India’s Insurance Regulatory Authority has solicited stakeholders’ views to again allow general insurers to issue long-term comprehensive two-wheeler and personal auto insurance policies.
The Indian Insurance Regulatory and Development Authority (IRDAI) has proposed to allow non-life insurers to issue a comprehensive/packaged five-year self-injury cover for two-wheelers or three years for personal vehicles that are concurrently linked to third-party liability insurance.
There are two parts to a comprehensive/package vehicle policy – first party damage (covers accidental damage, theft, etc. to the vehicle) and third party liability (the vehicle owner’s liability to third parties).
While liability insurance is required by law, coverage for the vehicle or personal damage portion is optional.
The Supreme Court ruled in 2018 that all new two-wheelers and private cars should have liability insurance for three and five years respectively.
The IRDAI then also allowed insurers to issue three/five year covers for own damage.
However, in 2020, IRDAI had eliminated long-term coverage for self-damage for the following reasons:
(a) Actuarial pricing has been a challenge for insurers;
(b) A large proportion of vehicle owners are unable to afford the long-term package policies due to high upfront payments;
(c)possibility of forced sale of long-term policies when vehicles are purchased on a hire-purchase basis;
(d) Vehicle owners who are encumbered with the policy over the long term even if there is a lack of service;
(e) No Claim Bonus structure which is not consistent among insurers causing confusion and dissatisfaction among policyholders.
IRDAI is silent as to what prompted them to again allow insurers to sell the long-term package policies or how the above reasons have now become inappropriate.
It has been proposed to allow general insurers to issue a long-term first party policy for a period coinciding with liability insurance when a stand-alone first party policy is renewed.
According to a senior industry official, vehicle buyers will still have the option to take out one-year first-party coverage, while long-term third-party coverage will be mandatory under the Supreme Court order.
The IRDAI has stated that long-term policy pricing should be based on sound actuarial principles, claims experience, less anti-selection, reduced policy administration and acquisition costs with higher renewal rates, long-term discount and NCB level expected at end of policy period and applicable government taxes etc.
“The depreciation rate applicable to the agreed IDV (Insured Declared Value or Sum Assured) may not exceed 10% per annum during the contract period,” IRDAI said.
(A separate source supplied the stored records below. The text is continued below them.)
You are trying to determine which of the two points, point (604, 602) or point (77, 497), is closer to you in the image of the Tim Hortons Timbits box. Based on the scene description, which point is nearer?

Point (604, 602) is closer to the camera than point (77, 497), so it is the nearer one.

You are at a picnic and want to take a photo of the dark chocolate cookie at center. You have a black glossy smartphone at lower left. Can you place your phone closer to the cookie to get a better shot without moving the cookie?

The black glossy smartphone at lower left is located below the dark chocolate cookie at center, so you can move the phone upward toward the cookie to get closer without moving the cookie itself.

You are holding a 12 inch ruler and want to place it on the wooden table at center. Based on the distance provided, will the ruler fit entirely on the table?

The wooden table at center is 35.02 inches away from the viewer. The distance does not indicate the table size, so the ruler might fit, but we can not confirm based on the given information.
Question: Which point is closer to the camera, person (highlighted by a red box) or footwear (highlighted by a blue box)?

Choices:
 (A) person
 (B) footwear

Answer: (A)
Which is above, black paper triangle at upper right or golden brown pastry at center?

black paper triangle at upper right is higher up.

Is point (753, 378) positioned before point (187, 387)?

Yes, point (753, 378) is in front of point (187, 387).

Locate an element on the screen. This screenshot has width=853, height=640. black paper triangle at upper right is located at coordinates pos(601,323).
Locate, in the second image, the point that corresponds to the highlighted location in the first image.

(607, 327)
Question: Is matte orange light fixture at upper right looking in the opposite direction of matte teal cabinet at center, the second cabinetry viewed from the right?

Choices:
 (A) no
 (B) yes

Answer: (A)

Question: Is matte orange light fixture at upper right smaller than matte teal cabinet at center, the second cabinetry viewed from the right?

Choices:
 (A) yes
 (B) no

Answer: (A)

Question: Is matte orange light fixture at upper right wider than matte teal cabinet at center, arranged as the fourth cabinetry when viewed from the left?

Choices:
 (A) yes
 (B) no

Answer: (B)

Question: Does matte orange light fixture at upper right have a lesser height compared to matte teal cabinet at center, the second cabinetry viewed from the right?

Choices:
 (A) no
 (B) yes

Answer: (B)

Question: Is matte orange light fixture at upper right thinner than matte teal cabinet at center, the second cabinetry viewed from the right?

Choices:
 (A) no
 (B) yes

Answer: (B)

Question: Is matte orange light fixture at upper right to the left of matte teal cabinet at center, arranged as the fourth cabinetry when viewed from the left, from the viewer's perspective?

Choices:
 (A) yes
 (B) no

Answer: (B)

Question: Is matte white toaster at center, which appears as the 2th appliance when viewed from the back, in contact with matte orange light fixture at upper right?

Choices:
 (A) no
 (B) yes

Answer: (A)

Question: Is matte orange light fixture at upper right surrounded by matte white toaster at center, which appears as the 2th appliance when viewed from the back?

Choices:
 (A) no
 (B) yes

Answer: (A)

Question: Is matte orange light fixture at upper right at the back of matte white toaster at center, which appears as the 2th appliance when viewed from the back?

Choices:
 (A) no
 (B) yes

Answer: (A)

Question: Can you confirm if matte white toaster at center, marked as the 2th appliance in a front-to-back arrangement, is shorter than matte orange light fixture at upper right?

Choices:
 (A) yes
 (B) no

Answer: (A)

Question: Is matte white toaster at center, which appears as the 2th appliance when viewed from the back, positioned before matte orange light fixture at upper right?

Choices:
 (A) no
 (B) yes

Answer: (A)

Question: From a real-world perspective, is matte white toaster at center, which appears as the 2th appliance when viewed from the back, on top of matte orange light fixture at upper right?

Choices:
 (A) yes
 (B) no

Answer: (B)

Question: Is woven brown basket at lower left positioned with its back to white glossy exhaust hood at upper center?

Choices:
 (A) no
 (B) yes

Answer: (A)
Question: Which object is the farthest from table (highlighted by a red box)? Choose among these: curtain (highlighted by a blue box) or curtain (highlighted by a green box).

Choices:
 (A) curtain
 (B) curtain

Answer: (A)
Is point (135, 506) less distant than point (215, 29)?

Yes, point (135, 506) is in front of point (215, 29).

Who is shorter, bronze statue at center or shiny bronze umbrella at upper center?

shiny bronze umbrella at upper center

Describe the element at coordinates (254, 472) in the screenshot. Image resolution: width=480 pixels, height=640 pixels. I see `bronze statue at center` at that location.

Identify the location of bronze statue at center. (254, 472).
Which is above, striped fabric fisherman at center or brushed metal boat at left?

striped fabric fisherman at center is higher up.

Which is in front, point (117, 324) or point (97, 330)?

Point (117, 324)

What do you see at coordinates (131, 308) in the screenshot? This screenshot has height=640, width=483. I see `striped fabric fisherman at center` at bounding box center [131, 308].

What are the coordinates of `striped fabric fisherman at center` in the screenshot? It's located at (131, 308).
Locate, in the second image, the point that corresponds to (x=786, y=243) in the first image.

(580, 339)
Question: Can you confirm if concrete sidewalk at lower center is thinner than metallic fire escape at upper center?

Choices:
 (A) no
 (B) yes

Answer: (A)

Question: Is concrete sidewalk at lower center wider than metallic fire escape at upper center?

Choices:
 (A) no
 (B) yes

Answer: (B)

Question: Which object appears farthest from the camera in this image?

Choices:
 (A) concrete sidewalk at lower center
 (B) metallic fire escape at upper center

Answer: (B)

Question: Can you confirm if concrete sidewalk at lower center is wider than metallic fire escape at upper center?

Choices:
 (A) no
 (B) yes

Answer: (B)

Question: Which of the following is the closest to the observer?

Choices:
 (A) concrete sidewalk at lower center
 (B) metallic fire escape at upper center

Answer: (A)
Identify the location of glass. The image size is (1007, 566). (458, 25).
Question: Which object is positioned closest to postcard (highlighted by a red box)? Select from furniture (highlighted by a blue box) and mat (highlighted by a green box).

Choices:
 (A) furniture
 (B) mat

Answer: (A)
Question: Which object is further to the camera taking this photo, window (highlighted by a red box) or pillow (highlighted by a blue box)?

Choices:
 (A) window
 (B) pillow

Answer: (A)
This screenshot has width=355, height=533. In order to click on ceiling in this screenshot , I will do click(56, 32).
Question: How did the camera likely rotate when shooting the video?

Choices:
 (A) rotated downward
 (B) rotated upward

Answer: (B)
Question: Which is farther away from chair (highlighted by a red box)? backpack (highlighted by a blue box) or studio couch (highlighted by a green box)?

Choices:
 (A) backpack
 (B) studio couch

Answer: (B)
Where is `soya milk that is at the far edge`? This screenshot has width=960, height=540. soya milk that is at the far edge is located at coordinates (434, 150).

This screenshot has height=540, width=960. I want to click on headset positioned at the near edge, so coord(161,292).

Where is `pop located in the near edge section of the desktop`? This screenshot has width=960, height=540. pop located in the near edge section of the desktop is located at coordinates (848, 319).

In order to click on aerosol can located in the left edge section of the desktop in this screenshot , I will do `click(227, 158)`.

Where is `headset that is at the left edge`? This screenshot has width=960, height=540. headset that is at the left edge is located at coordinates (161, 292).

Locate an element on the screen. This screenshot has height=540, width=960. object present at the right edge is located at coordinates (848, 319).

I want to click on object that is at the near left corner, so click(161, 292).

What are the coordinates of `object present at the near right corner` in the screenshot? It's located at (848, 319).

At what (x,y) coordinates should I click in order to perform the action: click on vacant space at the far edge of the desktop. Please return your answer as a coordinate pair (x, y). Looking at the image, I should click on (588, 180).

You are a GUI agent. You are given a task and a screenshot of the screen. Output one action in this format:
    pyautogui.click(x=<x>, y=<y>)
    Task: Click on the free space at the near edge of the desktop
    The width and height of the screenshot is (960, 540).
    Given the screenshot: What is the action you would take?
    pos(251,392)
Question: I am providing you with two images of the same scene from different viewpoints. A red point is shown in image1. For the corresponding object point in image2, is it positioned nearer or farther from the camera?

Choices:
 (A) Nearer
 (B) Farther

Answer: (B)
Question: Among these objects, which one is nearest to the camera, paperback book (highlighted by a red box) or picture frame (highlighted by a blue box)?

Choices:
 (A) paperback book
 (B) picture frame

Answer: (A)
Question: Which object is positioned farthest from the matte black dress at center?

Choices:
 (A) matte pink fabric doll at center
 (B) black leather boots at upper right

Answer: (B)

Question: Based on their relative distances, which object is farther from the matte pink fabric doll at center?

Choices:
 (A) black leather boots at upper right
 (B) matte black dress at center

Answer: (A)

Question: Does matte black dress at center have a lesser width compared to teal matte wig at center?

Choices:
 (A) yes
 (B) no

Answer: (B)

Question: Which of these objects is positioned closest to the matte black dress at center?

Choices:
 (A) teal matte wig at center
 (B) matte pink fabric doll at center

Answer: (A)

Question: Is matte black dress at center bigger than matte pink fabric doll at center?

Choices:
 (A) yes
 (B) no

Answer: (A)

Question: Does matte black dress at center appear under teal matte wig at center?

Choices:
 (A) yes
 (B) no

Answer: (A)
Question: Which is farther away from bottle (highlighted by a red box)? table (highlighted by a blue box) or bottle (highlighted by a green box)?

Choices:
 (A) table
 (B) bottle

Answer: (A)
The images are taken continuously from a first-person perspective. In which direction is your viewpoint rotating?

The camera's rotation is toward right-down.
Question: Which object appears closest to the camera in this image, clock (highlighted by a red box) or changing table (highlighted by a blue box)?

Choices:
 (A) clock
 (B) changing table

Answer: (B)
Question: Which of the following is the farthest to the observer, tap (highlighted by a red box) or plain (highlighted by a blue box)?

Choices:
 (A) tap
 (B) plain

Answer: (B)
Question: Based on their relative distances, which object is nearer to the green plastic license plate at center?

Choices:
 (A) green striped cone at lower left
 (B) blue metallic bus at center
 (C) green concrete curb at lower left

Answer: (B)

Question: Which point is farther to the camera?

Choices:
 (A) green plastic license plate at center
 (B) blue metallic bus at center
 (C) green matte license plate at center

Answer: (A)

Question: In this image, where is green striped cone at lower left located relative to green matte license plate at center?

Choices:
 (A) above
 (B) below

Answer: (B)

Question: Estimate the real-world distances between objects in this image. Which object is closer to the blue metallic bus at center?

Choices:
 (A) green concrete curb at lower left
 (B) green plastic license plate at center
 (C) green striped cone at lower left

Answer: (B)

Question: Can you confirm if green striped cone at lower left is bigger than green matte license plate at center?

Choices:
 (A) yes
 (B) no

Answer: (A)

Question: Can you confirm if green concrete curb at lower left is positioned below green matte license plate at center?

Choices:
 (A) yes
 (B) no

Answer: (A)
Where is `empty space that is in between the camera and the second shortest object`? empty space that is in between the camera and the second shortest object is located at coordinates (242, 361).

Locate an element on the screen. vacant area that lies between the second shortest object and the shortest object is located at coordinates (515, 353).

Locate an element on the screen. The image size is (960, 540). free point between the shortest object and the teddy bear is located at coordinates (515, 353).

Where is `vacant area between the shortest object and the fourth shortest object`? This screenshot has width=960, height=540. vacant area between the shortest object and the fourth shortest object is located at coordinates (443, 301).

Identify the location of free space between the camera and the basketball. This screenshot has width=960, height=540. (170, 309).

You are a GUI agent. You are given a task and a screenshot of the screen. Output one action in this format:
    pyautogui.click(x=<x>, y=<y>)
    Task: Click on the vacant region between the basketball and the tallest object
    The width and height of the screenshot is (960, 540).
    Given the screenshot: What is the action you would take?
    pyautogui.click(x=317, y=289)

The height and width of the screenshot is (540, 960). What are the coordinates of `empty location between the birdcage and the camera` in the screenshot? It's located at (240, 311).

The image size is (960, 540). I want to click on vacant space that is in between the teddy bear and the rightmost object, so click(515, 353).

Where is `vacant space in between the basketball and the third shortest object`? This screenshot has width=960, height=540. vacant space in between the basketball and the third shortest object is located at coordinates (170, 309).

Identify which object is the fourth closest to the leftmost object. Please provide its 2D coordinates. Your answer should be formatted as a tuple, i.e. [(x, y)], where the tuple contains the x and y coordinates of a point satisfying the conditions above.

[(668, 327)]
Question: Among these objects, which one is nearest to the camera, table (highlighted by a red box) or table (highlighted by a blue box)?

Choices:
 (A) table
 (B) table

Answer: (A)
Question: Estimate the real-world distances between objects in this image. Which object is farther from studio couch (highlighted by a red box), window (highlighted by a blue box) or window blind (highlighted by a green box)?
The premium for the entire term of the insurance cover is charged at the time the insurance is taken out. But the premium for the year is only recognized as income and the remaining amount is treated as a “premium deposit” or “advance premium,” IRDAI said.
However, insurers will derive sizable investment returns from upfront premiums, which do not appear to be taken into account when calculating premiums for long-term policies.
IRDAI has asked stakeholders to submit their views by December 22nd.